Tyrese Campbell

Personal information
- Full name: Tyrese Kai Campbell
- Date of birth: 28 December 1999 (age 26)
- Place of birth: Cheadle Hulme, England
- Height: 1.83 m (6 ft 0 in)
- Position: Forward

Team information
- Current team: Sheffield United
- Number: 23

Youth career
- 2014–2016: Manchester City
- 2016–2018: Stoke City

Senior career*
- Years: Team / Apps / (Gls)
- 2018–2024: Stoke City / 146 / (31)
- 2019: → Shrewsbury Town (loan) / 15 / (5)
- 2024–: Sheffield United / 72 / (16)

International career
- 2015: England U17 / 3 / (0)
- 2019: England U20 / 2 / (2)

= Tyrese Campbell =

English footballer (born 1999)

Tyrese Kai Campbell (born 28 December 1999) is an English professional footballer who plays as a forward for club Sheffield United.

Previously a youth player at Manchester City, he began his senior career at Stoke City, where he played 164 games and scored 36 goals. In 2024, at the end of his contract, he transferred to Sheffield United.

==Early life==
Campbell was born in Cheadle Hulme, Greater Manchester and attended the private Cheadle Hulme School. His father Kevin (1970–2024) played for Arsenal, Everton, Nottingham Forest and West Bromwich Albion.

==Club career==
===Stoke City===
Campbell began his career with Manchester City's Academy before turning down the chance to turn professional with the club in the summer of 2016. He instead signed a contract with Stoke City with a fee of £1.75 million being set at a tribunal. He was a prolific goalscorer with Stoke under-18s in 2016–17 as he helped them reach the FA Youth Cup semi-final. He was promoted to train with the first team in February 2018 after impressing manager Paul Lambert in training.

Campbell made his professional debut on 24 February 2018 in a 1–1 draw at Leicester City in the Premier League. He made a further three substitute appearances towards the end of the 2017–18 season as Stoke were relegated to the EFL Championship. He made his first start for Stoke on 15 January 2019 in a FA Cup match against Shrewsbury Town, scoring twice in a 3–2 defeat.

On 31 January 2019, Campbell was loaned to Shrewsbury for the remainder of the EFL League One season. He made his debut two days later in a 3–0 home loss to Luton Town, in which he started and was substituted for Stefan Payne after 63 minutes. He scored his first league goal on 16 February, opening a 1–1 home draw with Burton Albion. He played 15 times for the Shrews, scoring five goals and helping them secure League One safety. His performances for Shrewsbury earned him the EFL Young Player of the Month award for February 2019.

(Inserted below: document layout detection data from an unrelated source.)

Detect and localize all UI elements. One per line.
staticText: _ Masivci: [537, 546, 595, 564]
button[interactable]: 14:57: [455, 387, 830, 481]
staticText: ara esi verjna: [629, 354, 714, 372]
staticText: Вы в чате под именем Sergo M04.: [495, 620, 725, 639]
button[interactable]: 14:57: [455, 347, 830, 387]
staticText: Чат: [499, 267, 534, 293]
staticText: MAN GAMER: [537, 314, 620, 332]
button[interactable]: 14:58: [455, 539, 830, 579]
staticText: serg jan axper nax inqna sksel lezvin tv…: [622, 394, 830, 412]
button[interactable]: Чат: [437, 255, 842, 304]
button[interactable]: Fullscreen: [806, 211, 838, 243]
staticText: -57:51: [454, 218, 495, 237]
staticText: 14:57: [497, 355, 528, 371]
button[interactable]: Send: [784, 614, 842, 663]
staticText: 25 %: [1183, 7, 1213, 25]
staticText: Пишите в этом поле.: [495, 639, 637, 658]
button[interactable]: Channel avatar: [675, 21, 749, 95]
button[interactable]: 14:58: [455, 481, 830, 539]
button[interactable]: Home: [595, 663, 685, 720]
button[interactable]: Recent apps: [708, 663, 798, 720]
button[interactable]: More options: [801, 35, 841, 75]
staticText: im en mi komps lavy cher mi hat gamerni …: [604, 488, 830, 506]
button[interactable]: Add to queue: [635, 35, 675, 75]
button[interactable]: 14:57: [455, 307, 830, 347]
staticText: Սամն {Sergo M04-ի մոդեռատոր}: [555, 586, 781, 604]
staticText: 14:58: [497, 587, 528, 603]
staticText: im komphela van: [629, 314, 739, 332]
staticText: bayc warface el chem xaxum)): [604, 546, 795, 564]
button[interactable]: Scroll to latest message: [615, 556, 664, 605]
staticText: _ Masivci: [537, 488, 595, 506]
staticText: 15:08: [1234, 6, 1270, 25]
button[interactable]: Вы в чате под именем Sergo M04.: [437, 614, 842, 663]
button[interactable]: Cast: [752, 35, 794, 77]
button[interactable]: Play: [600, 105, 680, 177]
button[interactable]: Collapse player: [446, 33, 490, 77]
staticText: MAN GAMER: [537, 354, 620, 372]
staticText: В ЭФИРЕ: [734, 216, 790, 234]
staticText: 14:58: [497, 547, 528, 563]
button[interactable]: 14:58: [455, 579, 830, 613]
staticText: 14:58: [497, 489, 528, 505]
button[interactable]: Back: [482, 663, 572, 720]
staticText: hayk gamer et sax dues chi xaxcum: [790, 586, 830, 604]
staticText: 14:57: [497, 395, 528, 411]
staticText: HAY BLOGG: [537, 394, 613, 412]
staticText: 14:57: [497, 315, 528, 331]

Campbell scored his first Championship goal on 19 October 2019 in a 2–0 win against Fulham. He made little impact under Nathan Jones, mainly used as a substitute. Following the arrival of Michael O'Neill in November 2019, he worked his way back into the side and scored vital goals against Sheffield Wednesday, Huddersfield Town and West Bromwich Albion, helping Stoke move out the relegation zone at the turn of the new year.

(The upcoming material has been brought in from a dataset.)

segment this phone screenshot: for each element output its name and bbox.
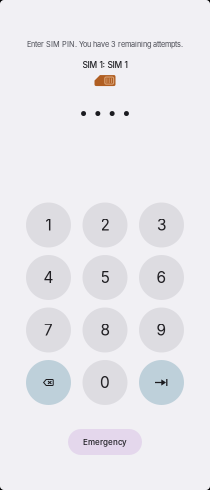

Campbell signed a new four-and-a-half-year contract with Stoke on 24 January 2020, after turning down offers from a number of other clubs. The season extended into June due to the COVID-19 pandemic and he played in all the remaining matches and scored twice against relegation rivals Barnsley on 4 July 2020. He ended the campaign with nine goals from 37 appearances as Stoke avoided relegation and finished in 15th position.

Campbell began the 2020–21 season in good form, scoring the winning goal against Brentford on 24 October 2020, and scoring twice in a 4–3 victory against Huddersfield Town on 21 November. By the beginning of December, he had scored seven goals and provided five assists in 19 appearances. A knee injury against Cardiff City on 8 December ended his season.

Campbell was out for ten months, returning against Bournemouth on 19 October 2022. He struggled to regain his form in the 2021–22 season, scoring five goals in 30 appearances. In the 2022–23 season, He scored nine goals in 44 appearances as Stoke finished in 16th. In the 2023–24 season, he scored only four goals in 24 appearances, two of which came in the final two games of the season which secured Stoke's Championship status. Following the end of the campaign Stoke announced that his contract would not be renewed.

===Sheffield United===
Campbell joined Sheffield United on 11 August 2024, signing a three-year contract. He scored his first goal for the Blades on 26 October in a 2–0 home win over his former club Stoke; Stoke City condemned a "small minority" of their fans for chanting about the recent death of Campbell's father. Campbell was named EFL Championship Player of the Month for March 2025 having scored in four out of five matches. He scored in the 2025 EFL Championship play-off final to put Sheffield United 1–0 up against Sunderland, who came back to win 2–1.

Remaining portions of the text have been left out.